Closed: Mon (except public holidays), Jan 1st, Dec 25th
The Centre de Cultura Contemporània de Barcelona (CCCB) is a space for exhibitions and activities focused on the city and contemporary culture. A centre open to cinema, music, the performing arts and everything related to artistic experimentation. This museum doesn't have a permanent collection but there is always something exciting to see.
Their most recent collection was a look into the creative career of New York director Stanley Kubrick (1928-1999). Throughout the museums, you can explore more than 600 different items from moving images, to objects and set pieces as well as screenplays and his personal archives. This exhibition is on until 31 March 2019 but no doubt the next one to follow will be just as exciting!

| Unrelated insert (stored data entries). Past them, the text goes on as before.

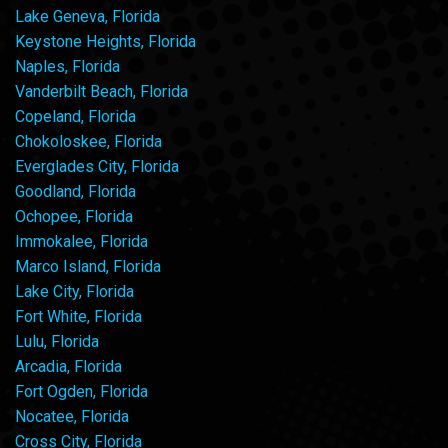
Lake Geneva, Florida
Keystone Heights, Florida
Naples, Florida
Vanderbilt Beach, Florida
Copeland, Florida
Chokoloskee, Florida
Everglades City, Florida
Goodland, Florida
Ochopee, Florida
Immokalee, Florida
Marco Island, Florida
Lake City, Florida
Fort White, Florida
Lulu, Florida
Arcadia, Florida
Fort Ogden, Florida
Nocatee, Florida
Cross City, Florida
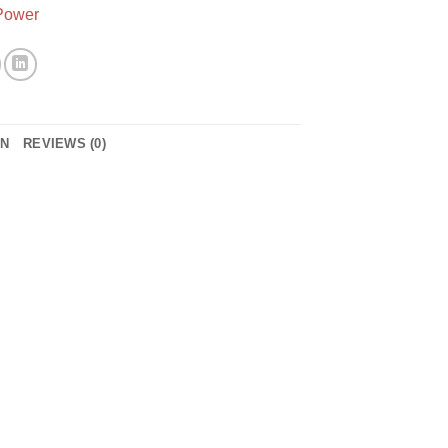
Power
ON
REVIEWS (0)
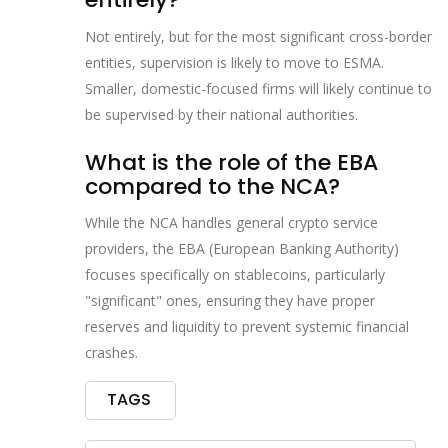
Not entirely, but for the most significant cross-border
entities, supervision is likely to move to ESMA.
Smaller, domestic-focused firms will likely continue to
be supervised by their national authorities.
What is the role of the EBA
compared to the NCA?
While the NCA handles general crypto service
providers, the EBA (European Banking Authority)
focuses specifically on stablecoins, particularly
"significant" ones, ensuring they have proper
reserves and liquidity to prevent systemic financial
crashes.
TAGS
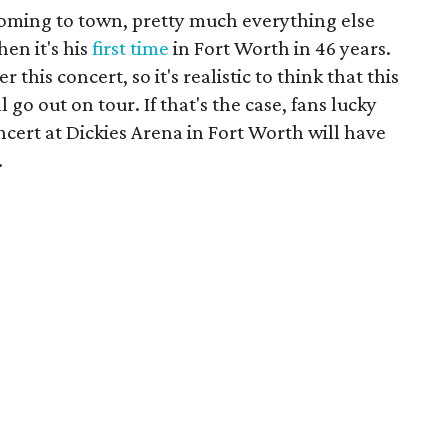
oming to town, pretty much everything else
en it's his
first time
in Fort Worth in 46 years.
 this concert, so it's realistic to think that this
l go out on tour. If that's the case, fans lucky
ncert at Dickies Arena in Fort Worth will have
.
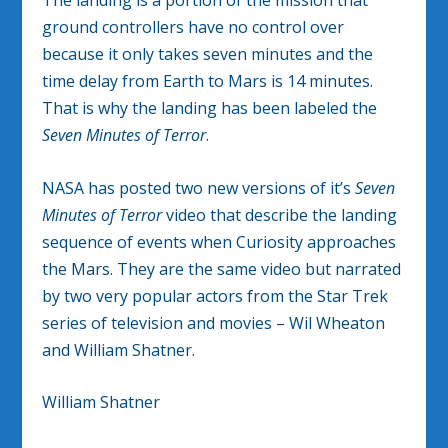
ground controllers have no control over
because it only takes seven minutes and the
time delay from Earth to Mars is 14 minutes.
That is why the landing has been labeled the
Seven Minutes of Terror
.
NASA has posted two new versions of it’s
Seven
Minutes of Terror
video that describe the landing
sequence of events when Curiosity approaches
the Mars. They are the same video but narrated
by two very popular actors from the Star Trek
series of television and movies – Wil Wheaton
and William Shatner.
William Shatner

Address: C/ Aragó 255, 08007 Barcelona
Hours: Tuesday / Wednesday / Thursday / Saturday: 10 a.m. to 7 p.m.
Friday: 10 a.m. to 9 p.m.
Sunday, 10 a.m. to 3 p.m.
Closed: Mon, public holidays, Jan 1st and 6th, Dec 25th
Admission until 15 minutes before closing.
The Fundació Antoni Tàpies was created to promote knowledge of modern art. The Fundació houses one of the most complete public collections of Tàpies’ work, and organises activities and temporary exhibitions on contemporary art. This is a hidden gem in Barcelona. Many people don't even know who Antoni Tàpies is, but learning all about him is a great way to spend a breezy afternoon. The building itself is worth a visit alone. The roof is a giant tangle of wires above a fantastical art deco facade. Tapies is one of the greatest Catalan artists. His father was a lawyer and Catalan nationalist and it's due to this that Tàpies' art is so influenced by cultural and social leaders of Catalan republicanism. Tàpies is famous for his 'pintura matèrica' style, where he incorporates non-artistic materials are into the paintings.
One of Tàpies most identifiable characteristics in combining dust, resin and other painterly materials into his work. This creates a rough texture, almost like the walls of the streets. Weather worn and textured. Walls, until they come down, are the silent witnesses to many of the world’s greatest atrocities. Tàpies wanted to create these ‘witnesses’ to bring light to the various sufferings from the Franco’s Civil War which he experienced as a young man. Tàpies called walls the “witnesses of the martyrdoms and inhuman sufferings inflicted on our people.”
Land and Paint
Tàpies works have often been described as not just created. but excavated. Like pieces of history once unknown, now being unearthed from the land itself, and whose markings tell a story of the past. This piece exemplifies his personal style of matiérisme (matter art). Unlike simply oil and water, his materials were from the earth, highly textural and conveyed a heaviness to them. This in many ways reflected the heavy weight which Tàpies himself struggled with lifting of his mind throughout his lifetime.
With so many museums to see, it's always nice to be able to save a few bucks where you can. With the Articket Barcelona, you get access to all six museums for only 30€, a savings of 45% off the normal price of admission. The pass gets you entry to the permanent and temporary exhibitions. PLUS you get to skip the line which is a HUGE time saver, especially on the weekends. The pass is valid for 12 months, so there's no need to rush. And with this ticket, you'll find that you're more inclined to visit some museums you might not have thought to see and experience something unexpected.
The best way to purchase the Articket is online so there's no need to wait in line or seek out a ticket booth while in the city. It’s just two easy steps to obtain your voucher. Print it, then simply exchange it for your Barcelona Art Passport at the ticket desk of any Articket museum. Then enjoy the experience of seeing the best art in Barcelona!